Read/write complex types to redshift from spark

0

I am having difficulty working reading and writing complex types from spark to redshift. I am using the EMR-6.12 image. One point of confusion is that the docs here state that parquet should be used as the temp file format. That does not seem to be supported, see these docs. I also get an error saying parquet is not supported.

Here is a minimal code example:

schema = StructType([
    StructField("name", StringType(), True),
    StructField("hobbies", ArrayType(StringType(), True))])

# Sample data
data = [
    ("Alice", ["reading", "swimming"]),
    ("Bob", ["hiking", "cooking"]),
    ("Charlie", ["gaming", "coding"])
]

df = spark.createDataFrame(data, schema=schema)

# Write 
df.write.format("io.github.spark_redshift_community.spark.redshift").option("url", url).option(
        "dbtable", table_name
    ).option(
        "tempdir", temp_s3
    ).option(  
        "tempformat", "AVRO"  # Throws an error if I use PARQUET
    ).option(
        "forward_spark_s3_credentials", True
    ).mode(
        "error"
    ).mode(
        "overwrite" 
    ).save()

# read it back
df_new = (
        sql_context.read.format("io.github.spark_redshift_community.spark.redshift")
        .option("url", url)
        .option("dbtable",  table_name)
        .option("tempdir", temp_s3)
        .option("forward_spark_s3_credentials", True)
        .schema(schema)
        .load()
)

When I try to do anything with df_new, I get an error about parsing the hobbies column. If I don't specify the schema, the column is read as a string.

asked a year ago774 views
1 Answer
1

Hi,

The “tempformat” option in Spark’s Redshift connector, specifically in the context of writing to Redshift, supports CSV, GZIP, and Parquet as tempformat values for writing complex types to Redshift. AVRO isn’t supported as a direct “tempformat” for writing to Redshift using Spark. Therefore, attempting to use AVRO will throw an exception. So to address the issue, Double-check that the schema used to read the parquet files in Redshift is accurate and matches the structure of the stored data. Incompatibilities between the specified schema and the actual data can result in parsing errors.

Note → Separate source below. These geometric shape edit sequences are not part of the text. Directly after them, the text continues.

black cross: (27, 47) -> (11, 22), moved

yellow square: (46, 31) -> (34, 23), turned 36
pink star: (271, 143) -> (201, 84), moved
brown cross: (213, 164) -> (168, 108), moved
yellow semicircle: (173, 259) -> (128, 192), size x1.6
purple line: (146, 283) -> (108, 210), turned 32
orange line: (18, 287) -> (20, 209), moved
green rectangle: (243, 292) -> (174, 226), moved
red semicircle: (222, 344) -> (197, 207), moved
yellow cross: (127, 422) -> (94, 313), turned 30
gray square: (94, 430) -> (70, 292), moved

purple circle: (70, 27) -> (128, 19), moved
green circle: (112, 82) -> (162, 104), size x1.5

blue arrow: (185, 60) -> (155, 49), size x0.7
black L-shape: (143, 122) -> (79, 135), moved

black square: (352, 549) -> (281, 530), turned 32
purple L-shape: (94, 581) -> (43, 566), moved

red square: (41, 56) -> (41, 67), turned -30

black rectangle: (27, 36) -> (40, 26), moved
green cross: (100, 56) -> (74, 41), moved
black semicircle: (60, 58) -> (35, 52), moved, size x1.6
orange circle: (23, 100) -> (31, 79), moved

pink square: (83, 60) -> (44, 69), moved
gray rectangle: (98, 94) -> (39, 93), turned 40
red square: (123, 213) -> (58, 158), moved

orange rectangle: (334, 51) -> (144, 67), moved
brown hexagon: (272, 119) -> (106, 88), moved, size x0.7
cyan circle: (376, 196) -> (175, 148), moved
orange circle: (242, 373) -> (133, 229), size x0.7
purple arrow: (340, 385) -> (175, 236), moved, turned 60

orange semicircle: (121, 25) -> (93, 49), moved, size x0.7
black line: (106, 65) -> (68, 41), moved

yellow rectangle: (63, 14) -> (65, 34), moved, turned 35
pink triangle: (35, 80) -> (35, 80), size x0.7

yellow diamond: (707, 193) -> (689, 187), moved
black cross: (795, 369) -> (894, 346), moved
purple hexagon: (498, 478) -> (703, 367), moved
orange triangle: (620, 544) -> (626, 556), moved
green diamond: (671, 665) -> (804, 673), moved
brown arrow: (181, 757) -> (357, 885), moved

If there’s no apparent schema discrepancy, parsing errors when reading Parquet files into Redshift could be related to the specific data within the Parquet files, such as null values, different data types than expected, or structural issues. Make sure the Parquet files don’t contain unexpected or incompatible data types or null values that might conflict with the Redshift table’s schema.

As you mentioned it when not explicitly specified a schema during data read operations, the Spark DataFrame assumes string types for columns that it can’t infer the schema for, potentially causing issues when dealing with complex data types like arrays. So specifying an accurate schema is crucial for correctly interpreting and working with complex data structures like arrays in your DataFrame. Additional reading on DataFrame DynamicFrame class

profile pictureAWS
BezuW
answered a year ago
  • Thanks for the response. What version of the connector are you using? I can only write with arvo. If I use parquet I get an error. I am using emr serverless 6.12.